Poco después de acontecer la ceremonia del juramento en que se invitó a la juventud a morir por una España negadora de todas las libertades y protecciones básicas del bienestar, la Sra. Cospedal volvía a abrir la boca para describir una situación española irreconocible por el hombre de la calle. Dijo cosas magníficas en una reunión sevillana. Dedicó su discurso, vestido de esa arrogancia que seduce a una serie de españoles, a su líder el Sr. Rajoy, como suele. De sus aciertos habló como Casandra, a la que Apolo dio el don de la profecía, pero no el de la persuasión. «Hoy tenemos a un presidente del Gobierno que va por Europa y todo el mundo le escucha». Sí, eso ha dicho. Y ha añadido respecto a ese presidente: «Ha salvado al país de la crisis de deuda y financiera; a un país que estaba al borde del crac». ¡Lo ha dicho también! Lo juro. Como también ha afirmado: «Hay que hacer ajustes, que todos sabíamos que había que hacer». ¿Quiénes son «todos?». Si son «todos», ¿quién redactó el contradictorio programa electoral? ¡Casandra, Casandra…!

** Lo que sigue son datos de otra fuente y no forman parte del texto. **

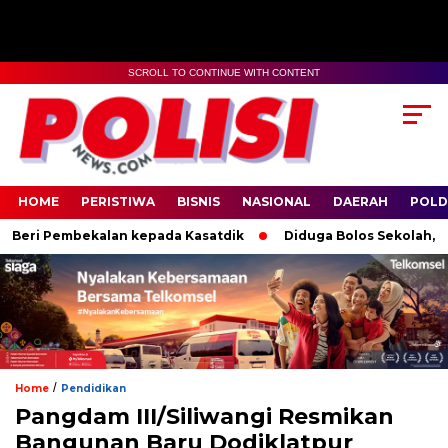
SCROLL TO CONTINUE WITH CONTENT
HOME
PERISTIWA
BISNIS
NASIONAL
DAERAH
POLD
ri Pembekalan kepada Kasatdik
Diduga Bolos Sekolah, 2 Pel
/
Home
Pendidikan
Pangdam III/Siliwangi Resmikan
Bangunan Baru Dodiklatpur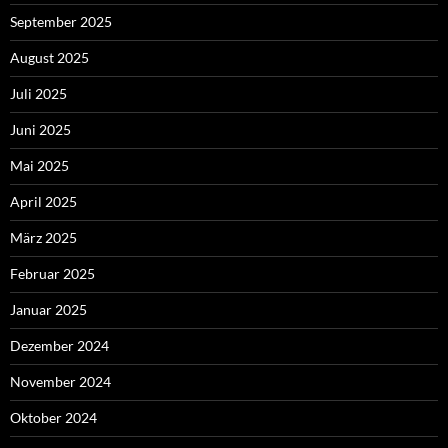
September 2025
August 2025
Juli 2025
Juni 2025
Mai 2025
April 2025
März 2025
Februar 2025
Januar 2025
Dezember 2024
November 2024
Oktober 2024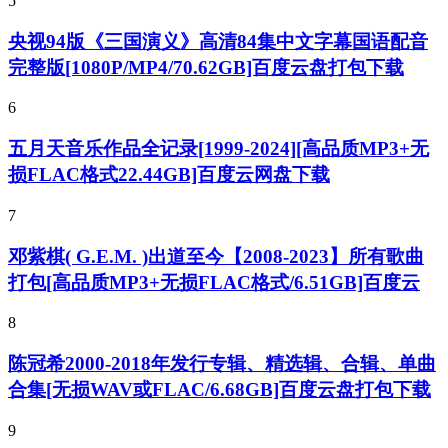
5
央视94版《三国演义》高清84集中文字幕国语配音
完整版[1080P/MP4/70.62GB]百度云盘打包下载
6
五月天音乐作品全记录[1999-2024][高品质MP3+无
损FLAC格式22.44GB]百度云网盘下载
7
邓紫棋( G.E.M. )出道至今【2008-2023】所有歌曲
打包[高品质MP3+无损FLAC格式/6.51GB]百度云
8
陈冠希2000-2018年发行专辑、精选辑、合辑、单曲
合集[无损WAV或FLAC/6.68GB]百度云盘打包下载
9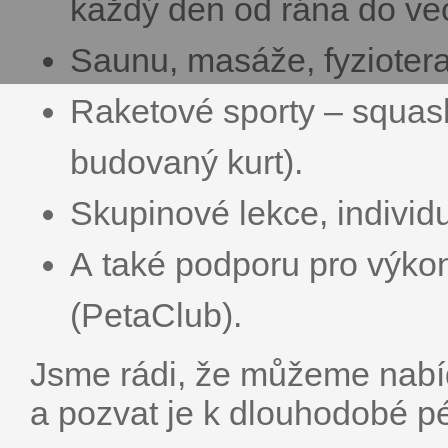
každý den od rána do ve
Saunu, masáže, fyzioterap
Raketové sporty – squash
budovaný kurt).
Skupinové lekce, individu
A také podporu pro výkon
(PetaClub).
Jsme rádi, že můžeme nabíd
a pozvat je k dlouhodobé pé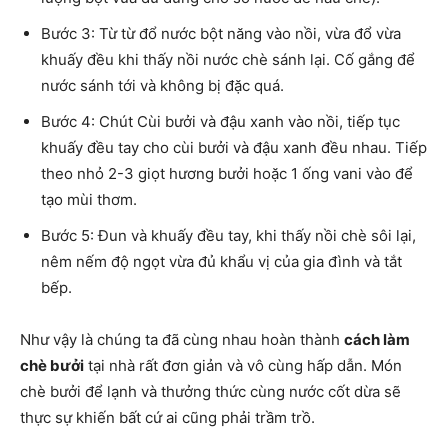
Bước 3: Từ từ đổ nước bột năng vào nồi, vừa đổ vừa
khuấy đều khi thấy nồi nước chè sánh lại. Cố gắng để
nước sánh tới và không bị đặc quá.
Bước 4: Chút Cùi bưởi và đậu xanh vào nồi, tiếp tục
khuấy đều tay cho cùi bưởi và đậu xanh đều nhau. Tiếp
theo nhỏ 2-3 giọt hương bưởi hoặc 1 ống vani vào để
tạo mùi thơm.
Bước 5: Đun và khuấy đều tay, khi thấy nồi chè sôi lại,
nêm nếm độ ngọt vừa đủ khẩu vị của gia đình và tắt
bếp.
Như vậy là chúng ta đã cùng nhau hoàn thành
cách làm
chè bưởi
tại nhà rất đơn giản và vô cùng hấp dẫn. Món
chè bưởi để lạnh và thưởng thức cùng nước cốt dừa sẽ
thực sự khiến bất cứ ai cũng phải trầm trồ.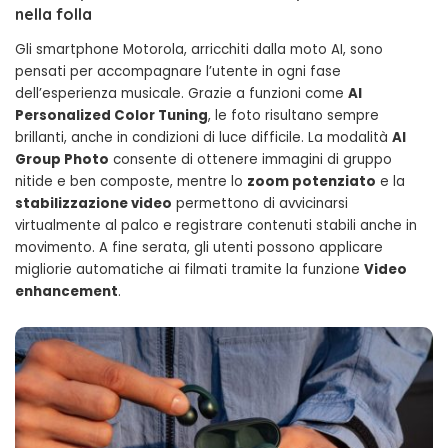
nella folla
Gli smartphone Motorola, arricchiti dalla moto AI, sono
pensati per accompagnare l’utente in ogni fase
dell’esperienza musicale. Grazie a funzioni come
AI
Personalized Color Tuning
, le foto risultano sempre
brillanti, anche in condizioni di luce difficile. La modalità
AI
Group Photo
consente di ottenere immagini di gruppo
nitide e ben composte, mentre lo
zoom potenziato
e la
stabilizzazione video
permettono di avvicinarsi
virtualmente al palco e registrare contenuti stabili anche in
movimento. A fine serata, gli utenti possono applicare
migliorie automatiche ai filmati tramite la funzione
Video
enhancement
.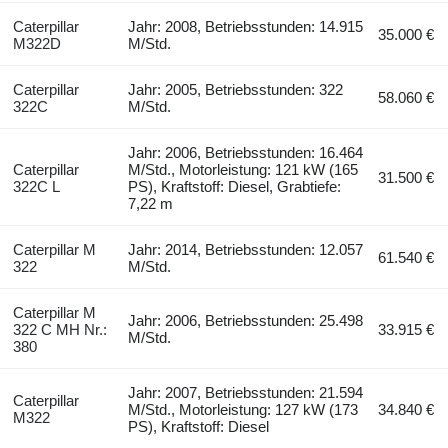
Caterpillar
Jahr: 2008, Betriebsstunden: 14.915
35.000 €
M322D
M/Std.
Caterpillar
Jahr: 2005, Betriebsstunden: 322
58.060 €
322C
M/Std.
Jahr: 2006, Betriebsstunden: 16.464
Caterpillar
M/Std., Motorleistung: 121 kW (165
31.500 €
322C L
PS), Kraftstoff: Diesel, Grabtiefe:
7,22 m
Caterpillar M
Jahr: 2014, Betriebsstunden: 12.057
61.540 €
322
M/Std.
Caterpillar M
Jahr: 2006, Betriebsstunden: 25.498
322 C MH Nr.:
33.915 €
M/Std.
380
Jahr: 2007, Betriebsstunden: 21.594
Caterpillar
M/Std., Motorleistung: 127 kW (173
34.840 €
M322
PS), Kraftstoff: Diesel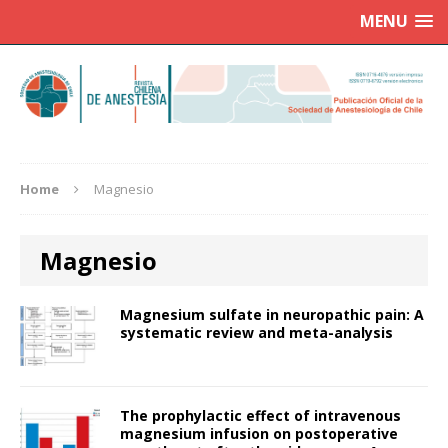
MENU
Home
Magnesio
Magnesio
Magnesium sulfate in neuropathic pain: A
systematic review and meta-analysis
The prophylactic effect of intravenous
magnesium infusion on postoperative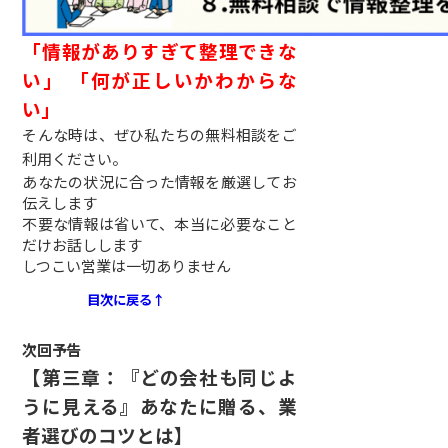
「情報がありすぎて整理できな
い」 「何が正しいかわからな
い」
そんな時は、ぜひ私たちの無料相談をご
利用ください。
あなたの状況に合った情報を厳選してお
伝えします
不要な情報は省いて、本当に必要なこと
だけお話しします
しつこい営業は一切ありません
目次に戻る↑
次回予告
【第三章：『どの会社も同じよ
うに見える』あなたに贈る、業
者選びのコツとは】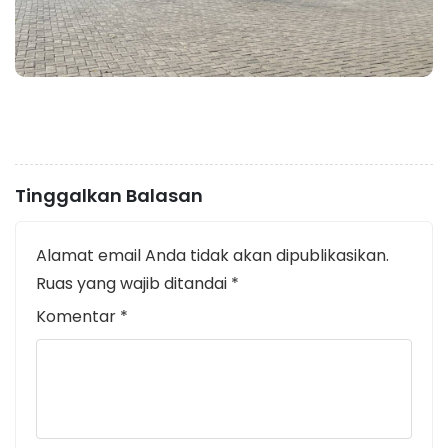
Tinggalkan Balasan
Alamat email Anda tidak akan dipublikasikan.
Ruas yang wajib ditandai
*
Komentar
*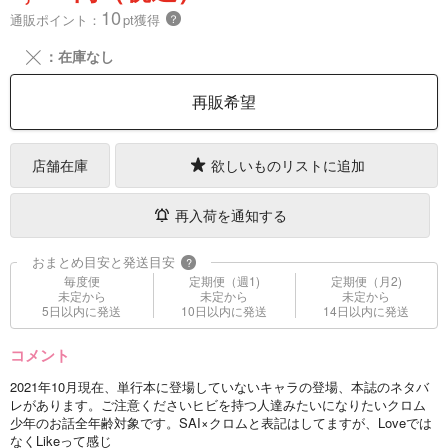
10
通販ポイント：
pt獲得
？
╳
：在庫なし
再販希望
店舗在庫
欲しいものリストに追加
再入荷を通知する
おまとめ目安と発送目安
?
毎度便
定期便（週1)
定期便（月2)
未定から
未定から
未定から
5日以内に発送
10日以内に発送
14日以内に発送
コメント
2021年10月現在、単行本に登場していないキャラの登場、本誌のネタバ
レがあります。ご注意くださいヒビを持つ人達みたいになりたいクロム
少年のお話全年齢対象です。SAI×クロムと表記はしてますが、Loveでは
なくLikeって感じ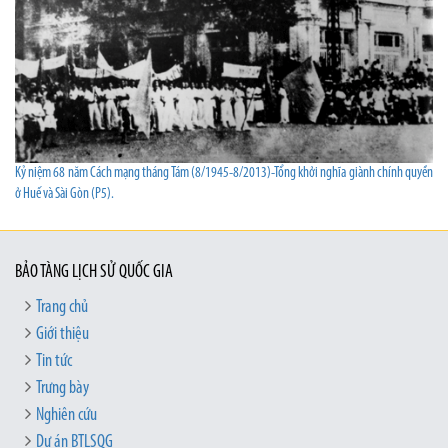
Kỷ niệm 68 năm Cách mạng tháng Tám (8/1945-8/2013)-Tổng khởi nghĩa giành chính quyền
ở Huế và Sài Gòn (P5).
BẢO TÀNG LỊCH SỬ QUỐC GIA
Trang chủ
Giới thiệu
Tin tức
Trưng bày
Nghiên cứu
Dự án BTLSQG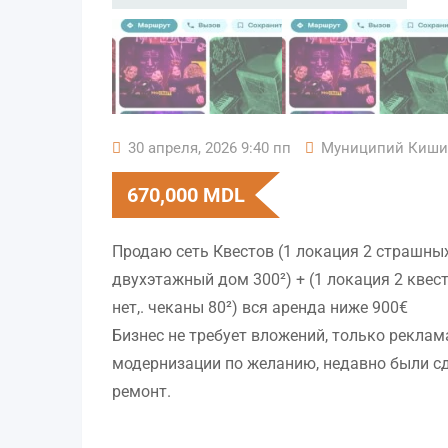
30 апреля, 2026 9:40 пп
Муниципий Киши
670,000
MDL
Продаю сеть Квестов (1 локация 2 страшных
двухэтажный дом 300²) + (1 локация 2 квес
нет,. чеканы 80²) вся аренда ниже 900€
Бизнес не требует вложений, только реклам
модернизации по желанию, недавно были с
ремонт.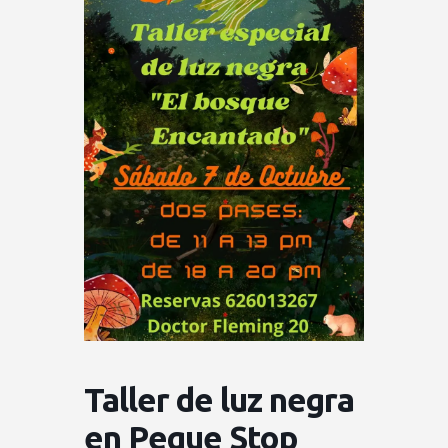
Taller de luz negra
en Peque Stop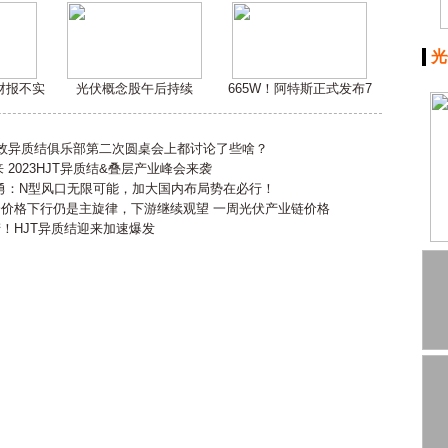
光
嫌财报不实
光伏概念股午后持续
665W！阿特斯正式发布7
高效异质结俱乐部第二次圆桌会上都讨论了些啥？
2023HJT异质结&叠层产业峰会来袭
勇：N型风口无限可能，加大国内布局势在必行！
会价格下行仍是主旋律，下游继续观望 一周光伏产业链价格
产！HJT异质结迎来加速爆发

¿Y es a esa España a la que hay que ofrecer las vidas jóvenes mediante un juramento a cura suelto y bandera al viento?

Es malo jurar. Más aún, es perverso porque destruye el pensamiento y ata a la roca inmóvil. Peor todavía: jurar es primitivo, insolvente. Es comprometer a Dios en muchas cosas que Cristo rechazó cuando andaba por Galilea sin armas y sin dinero, esto es, sin ejército ni banqueros. Porque se jura por Dios, si no, ¿por quién se puede jurar que tenga la suficiente solidez comprometedora?
Quizá no se dieron cuenta esos muchachos embarcados en una nave fantasma, pero cuando juraban daban un portazo a todas las esperanzas de un pueblo que debiera salir a flote. Juraron incluso morir por la España de la Sra. Cospedal, esto es, juraron por la perpetuidad del Sr. Rajoy, que ha proclamado bíblicamente que ha vencido «la histeria» del «Apocalipsis». En resumen, ese es el cauce por donde discurren las aguas opacas del destino de los españoles. Después vendrá otro Sr. Rajoy y otra Sra. Cospedal. Y otro cura. Hasta que el pueblo maltratado diga «no». Entonces se perseguirá a esos españoles y se les condenará por escrachistas del orden. Pero triunfarán. Ahí es donde los libertadores sufrirán la tentación irresistible de decir solemnemente, como Fernando VII, «marchemos todos juntos, y yo el primero, por la senda de la Constitución».

Esta es la cuestión: ¿es razonable morir por España?